### WHAT YOU ARE ASKED TO DO
Only one stretch of the data below is wanted: the lines starting at the one with "You are a GUI" and ending at the one with "[region] (427, 341)", both included, given again exactly.

### THE DATA
▼

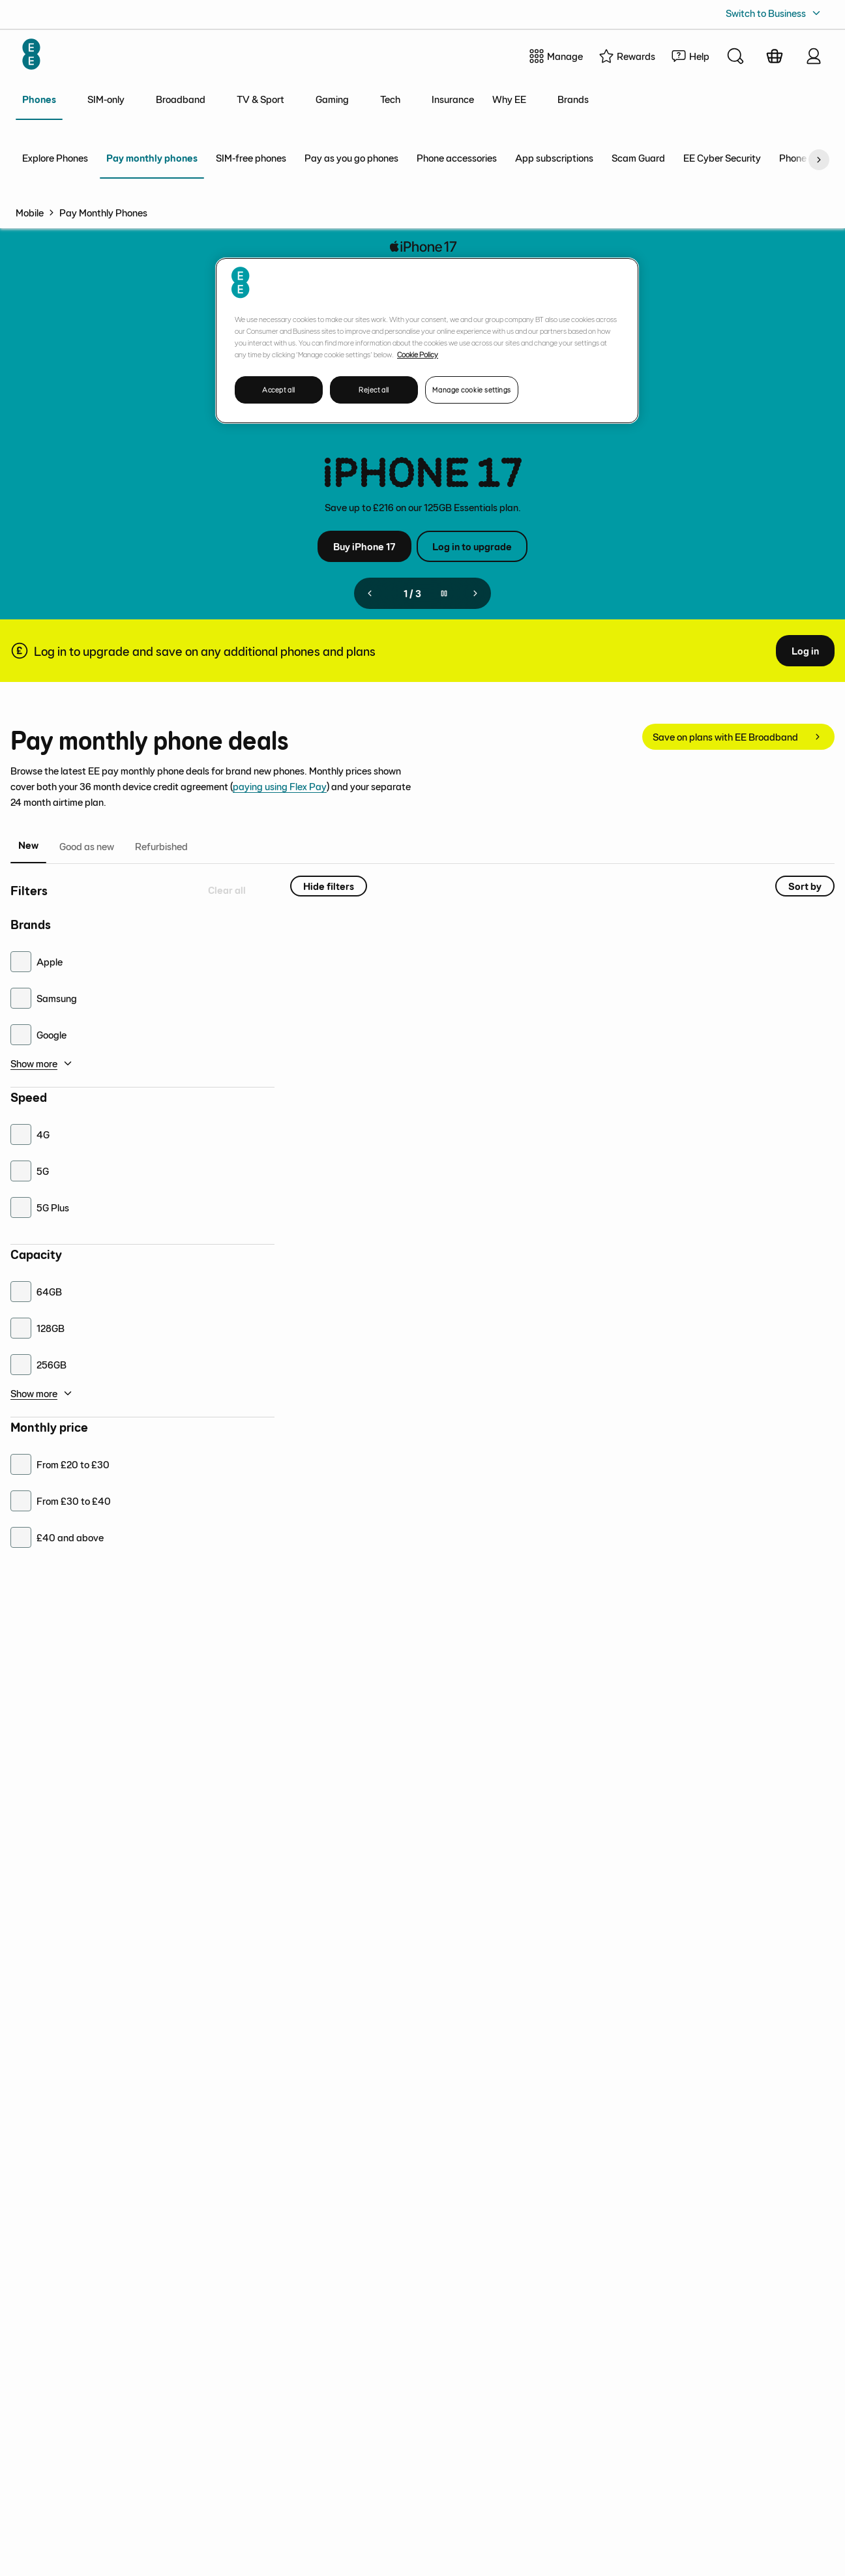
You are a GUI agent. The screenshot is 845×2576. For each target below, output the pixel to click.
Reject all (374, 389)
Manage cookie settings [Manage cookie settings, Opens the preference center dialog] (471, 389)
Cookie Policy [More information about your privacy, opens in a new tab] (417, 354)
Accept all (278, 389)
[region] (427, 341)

▲
▼

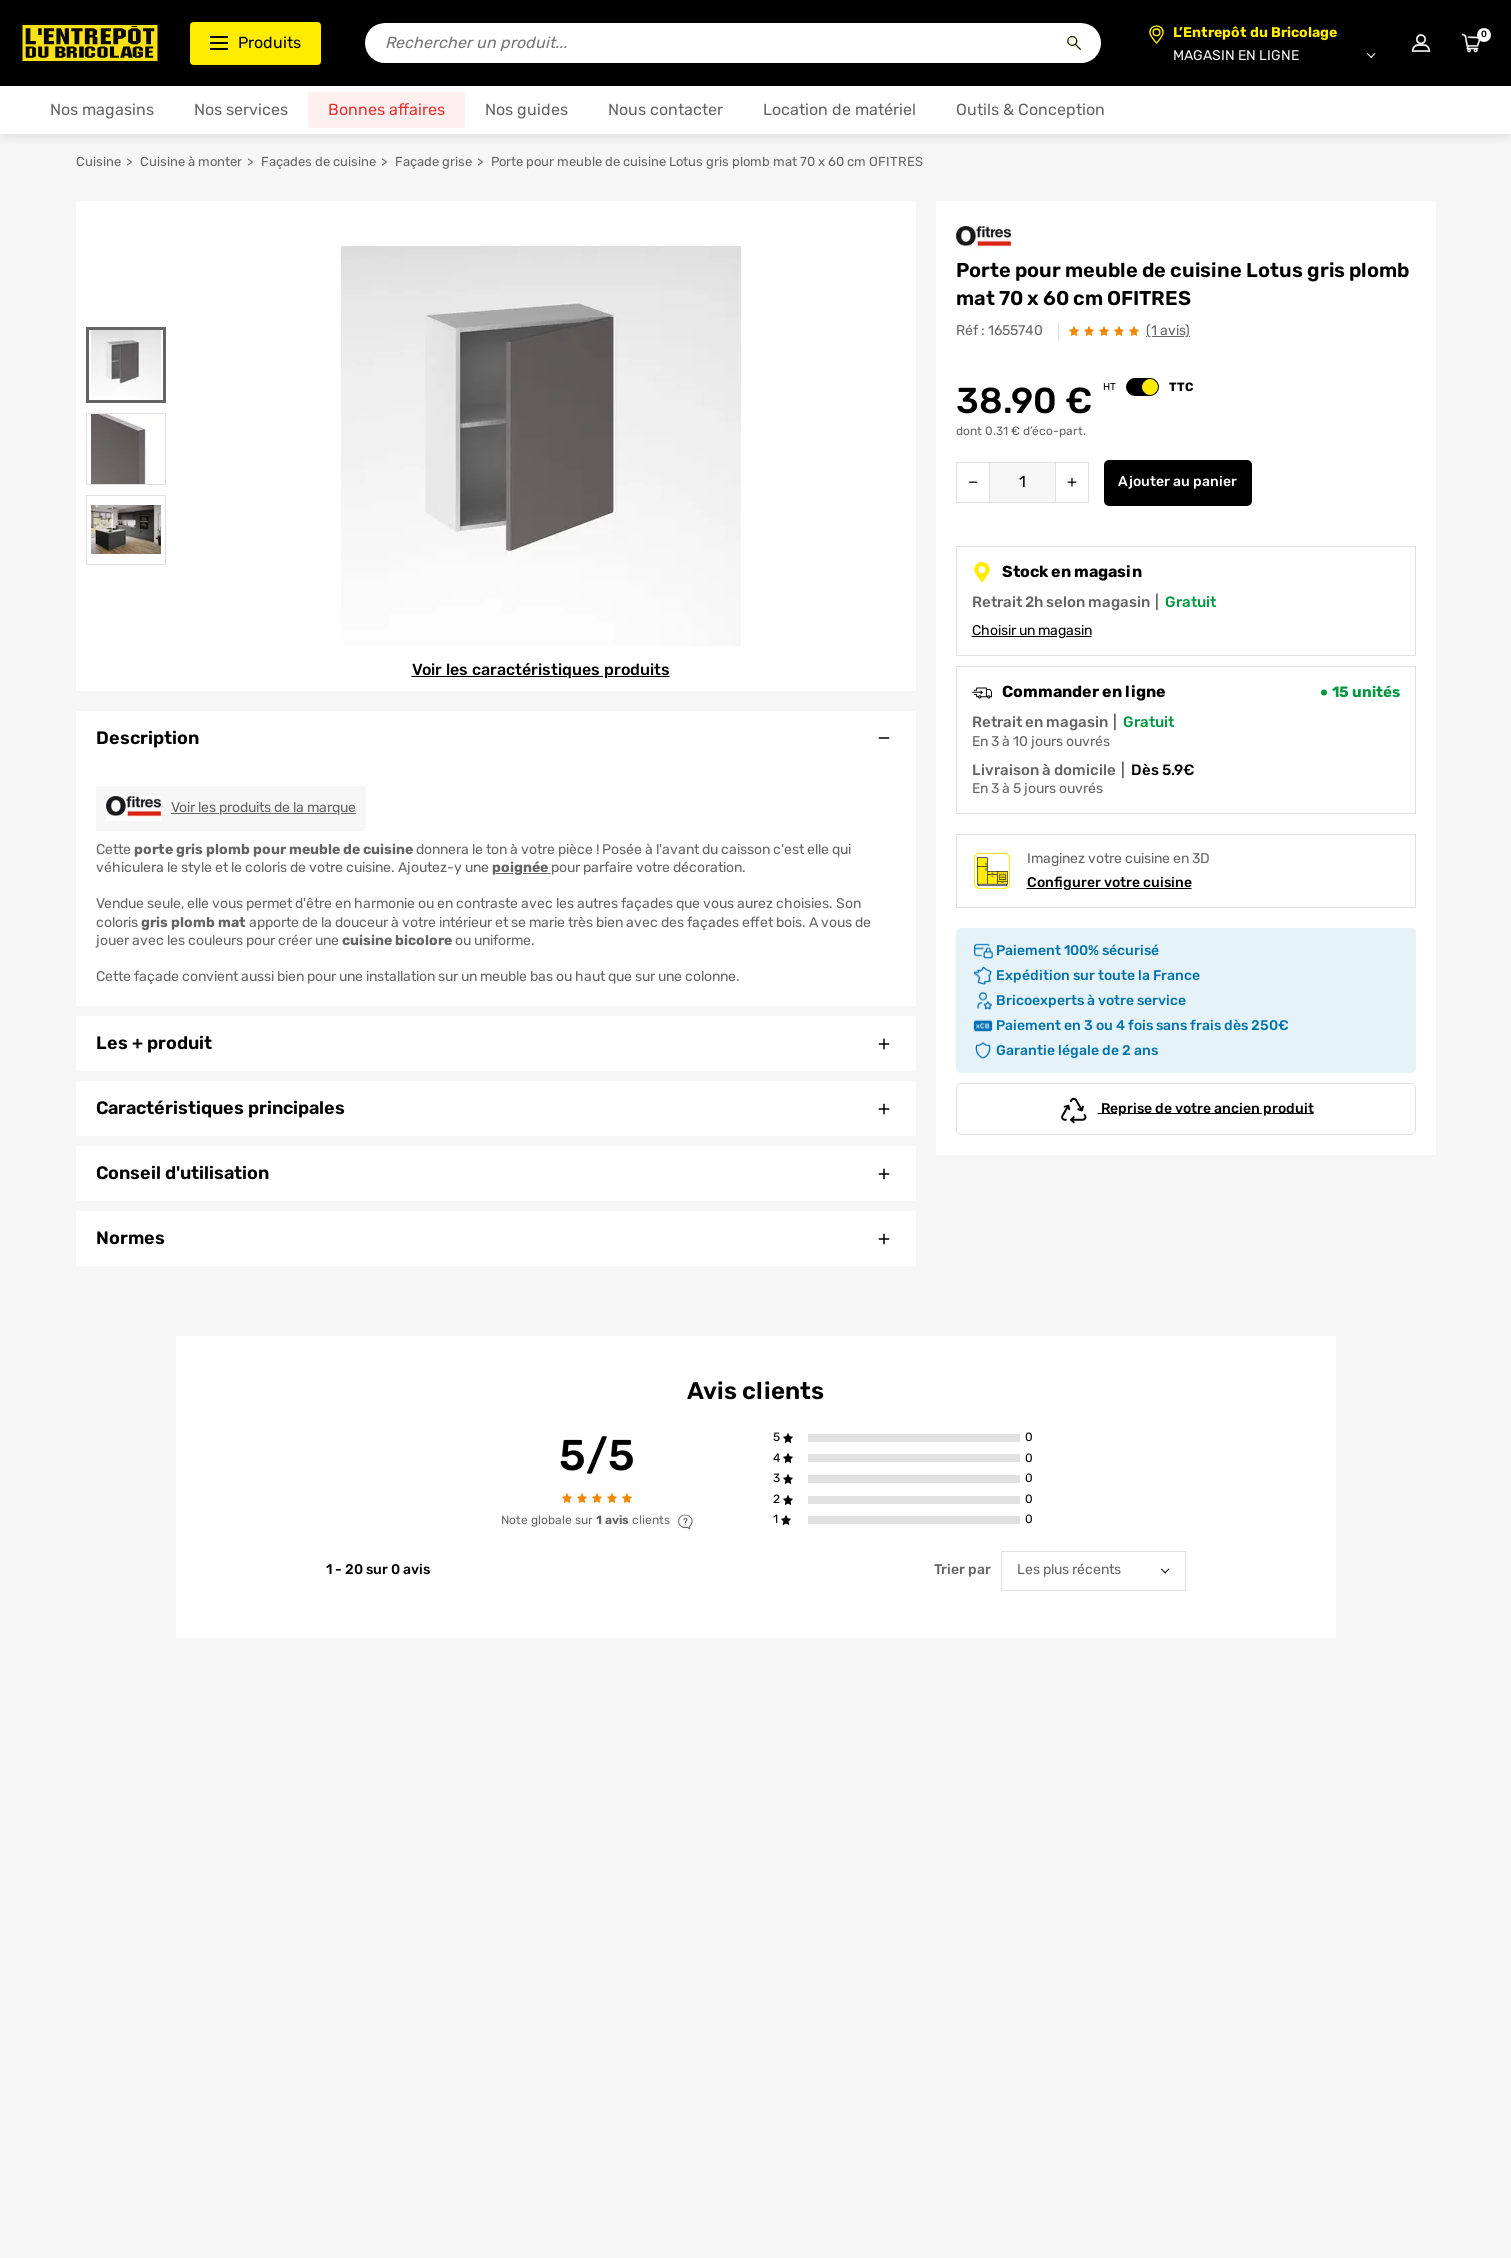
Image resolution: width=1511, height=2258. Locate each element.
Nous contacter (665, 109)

▲

### ANSWER BOX
You are a GUI agent. The screenshot is 845×2576. For each target below, output the pixel to click.
Reject all (374, 389)
Manage cookie settings [Manage cookie settings, Opens the preference center dialog] (471, 389)
Cookie Policy [More information about your privacy, opens in a new tab] (417, 354)
Accept all (278, 389)
[region] (427, 341)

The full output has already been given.